---

name: microsoft-365-graph-openclaw description: Microsoft 365 Graph for OpenClaw with webhook-based wake signals. Reduce recurring LLM cost from inbox polling while managing Outlook mail, calendar, OneDrive, and contacts via Microsoft Graph. version: 0.2.0 license: MIT homepage: https://github.com/draeden79/microsoft-365-graph-openclaw repository: https://github.com/draeden79/microsoft-365-graph-openclaw metadata: {"openclaw":{"homepage":"https://github.com/draeden79/microsoft-365-graph-openclaw","os":["linux","darwin","win32"],"primaryEnv":"OPENCLAW_HOOK_TOKEN","requires":{"bins":["python3","bash","curl"],"env":["OPENCLAW_HOOK_URL","OPENCLAW_HOOK_TOKEN","GRAPH_WEBHOOK_CLIENT_STATE","OPENCLAW_SESSION_KEY"]}}} security: summary: Push-first Graph integration with explicit hook token auth and clientState validation. notes: - Do not commit state/graph_auth.json or token-bearing logs. - Keep hooks token and Graph clientState in protected env storage. - Prefer /hooks/wake default to avoid unnecessary isolated agent runs.

Microsoft 365 Graph for OpenClaw Skill

1. Quick prerequisites

1. Python 3 with requests installed.
2. Default auth values:
   • Client ID (personal-account default): 952d1b34-682e-48ce-9c54-bac5a96cbd42
   • Tenant (personal-account default): consumers
   • Default scopes: Mail.ReadWrite Mail.Send Calendars.ReadWrite Files.ReadWrite.All Contacts.ReadWrite offline_access
   • For work/school accounts, use --tenant-id organizations (or tenant GUID) and a tenant-approved --client-id.
   • The public default client ID is for quick testing.

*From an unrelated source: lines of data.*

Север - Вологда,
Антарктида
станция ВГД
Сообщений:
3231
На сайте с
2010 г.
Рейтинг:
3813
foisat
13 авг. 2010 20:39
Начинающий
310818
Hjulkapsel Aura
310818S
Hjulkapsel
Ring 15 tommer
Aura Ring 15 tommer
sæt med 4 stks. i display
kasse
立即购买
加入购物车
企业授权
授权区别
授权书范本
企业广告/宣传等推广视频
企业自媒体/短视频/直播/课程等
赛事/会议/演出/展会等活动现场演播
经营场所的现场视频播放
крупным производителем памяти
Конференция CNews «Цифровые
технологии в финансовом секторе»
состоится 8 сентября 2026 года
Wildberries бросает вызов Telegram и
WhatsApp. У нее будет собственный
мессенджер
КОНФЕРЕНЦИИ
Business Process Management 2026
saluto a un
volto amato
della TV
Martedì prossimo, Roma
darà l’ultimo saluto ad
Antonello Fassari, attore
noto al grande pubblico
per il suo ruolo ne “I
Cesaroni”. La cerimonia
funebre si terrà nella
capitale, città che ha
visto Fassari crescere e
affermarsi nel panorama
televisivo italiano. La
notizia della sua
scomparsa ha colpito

For production, prefer your own App Registration.
3. Tokens are stored in state/graph_auth.json (ignored by git).
4. Required runtime envs for push mode:
   • OPENCLAW_HOOK_URL
   • OPENCLAW_HOOK_TOKEN
   • GRAPH_WEBHOOK_CLIENT_STATE
   • OPENCLAW_SESSION_KEY

Permission profiles (least privilege by use case) are documented in docs/permission-profiles.md.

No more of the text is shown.